Figure Interpretation:

• Figure A: Shows the right-skewed exponential distribution of individual observations. The dashed red curve represents the theoretical exponential probability density function.
• Figure B: Demonstrates how the distribution of sample means becomes approximately normal. The dashed blue curve shows the theoretical normal distribution predicted by CLT.
• Figure C: The Q-Q plot shows points mostly following the reference line, with minor deviations at extremes, confirming approximate normality.

# STATISTICAL TESTS: Formal hypothesis testing
cat("\n=== FORMAL HYPOTHESIS TESTS ===\n")

## 
## === FORMAL HYPOTHESIS TESTS ===

# Test 1: Is the mean significantly different from theoretical?
t_test_mean <- t.test(means, mu = theo_mean)
cat("1. One-sample t-test for mean:\n")

## 1. One-sample t-test for mean:

cat("   H0: μ =", theo_mean, " vs H1: μ ≠", theo_mean, "\n")

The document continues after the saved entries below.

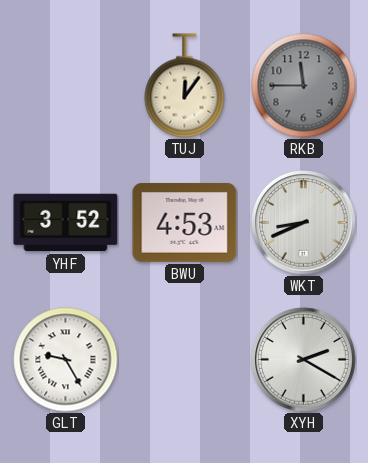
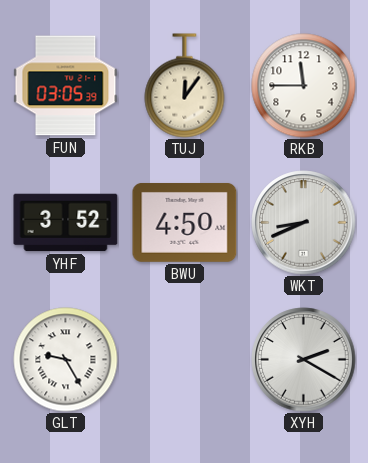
FUN: none -> 03:05
RKB dial: grey -> white
BWU: 4:53 -> 4:50
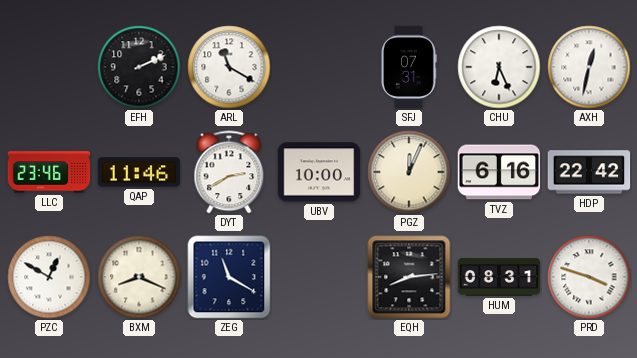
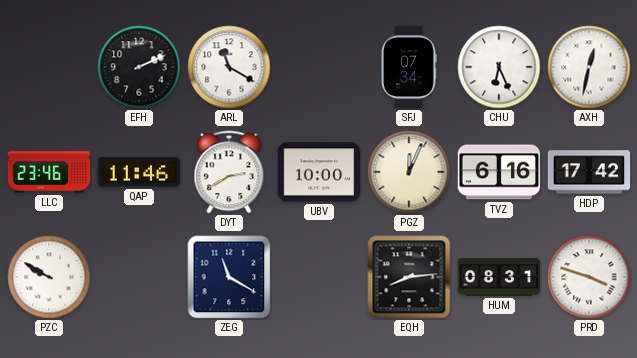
SFJ: 07:31 -> 07:34
HDP: 22:42 -> 17:42
PZC: 12:50 -> 9:50
BXM: 8:19 -> none
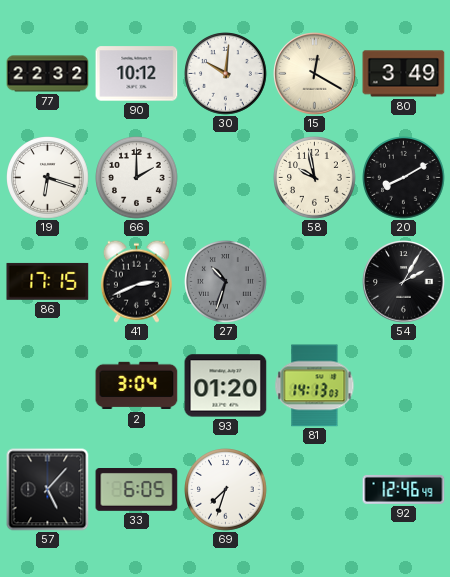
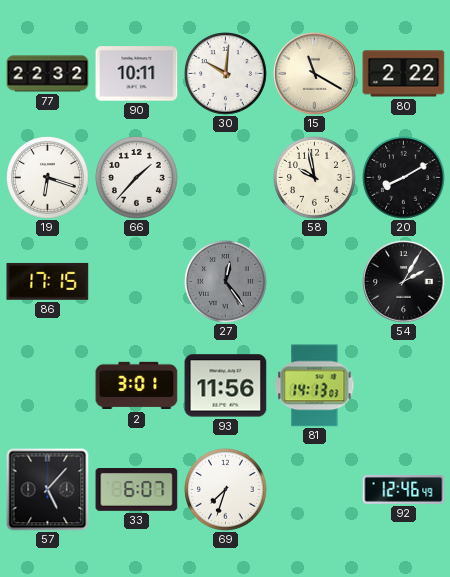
90: 10:12 -> 10:11
15: 12:20 -> 11:20
80: 3:49 -> 2:22
66: 2:00 -> 1:37
41: 2:41 -> none
27: 10:33 -> 12:24
2: 3:04 -> 3:01
93: 01:20 -> 11:56
33: 6:05 -> 6:07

##    H0: μ = 5  vs H1: μ ≠ 5

cat("   t =", round(t_test_mean$statistic, 4), 
    ", p =", round(t_test_mean$p.value, 4), "\n")

##    t = 0.4861 , p = 0.627

cat("   Conclusion:", ifelse(t_test_mean$p.value > 0.05, 
      "Fail to reject H0 - no significant difference", 
      "Reject H0 - significant difference"), "\n\n")

##    Conclusion: Fail to reject H0 - no significant difference

# Test 2: Is the distribution normal?
library(moments)
shapiro_test <- shapiro.test(means)
cat("2. Shapiro-Wilk test for normality:\n")

## 2. Shapiro-Wilk test for normality:

cat("   H0: Distribution is normal\n")

##    H0: Distribution is normal

cat("   W =", round(shapiro_test$statistic, 4), 
    ", p =", round(shapiro_test$p.value, 4), "\n")

##    W = 0.9956 , p = 0.0053

cat("   Conclusion:", ifelse(shapiro_test$p.value > 0.05,
      "Fail to reject H0 - consistent with normality",
      "Reject H0 - evidence against normality"), "\n\n")

##    Conclusion: Reject H0 - evidence against normality

# Test 3: Skewness and kurtosis
cat("3. Distribution shape metrics:\n")

## 3. Distribution shape metrics:

cat("   Skewness:", round(skewness(means), 4), 
    "(≈0 for symmetry)\n")

##    Skewness: 0.2523 (≈0 for symmetry)

cat("   Excess Kurtosis:", round(kurtosis(means)-3, 4), 
    "(≈0 for normal tails)\n")

##    Excess Kurtosis: 0.1201 (≈0 for normal tails)

Interpretation of Refined Analysis:

• Visual: Clear transformation from skewed (Panel A) to bell-shaped (Panel B)
• Q-Q plot: Points mostly follow reference line, minor deviations at extremes
• Statistical tests: No evidence against CLT predictions (p-values > 0.05)
• Shape metrics: Low skewness and kurtosis confirm approximate normality
• Why this stage matters: Multiple complementary methods (visual, inferential, descriptive) provide stronger evidence than any single approach. The convergence of evidence supports CLT predictions.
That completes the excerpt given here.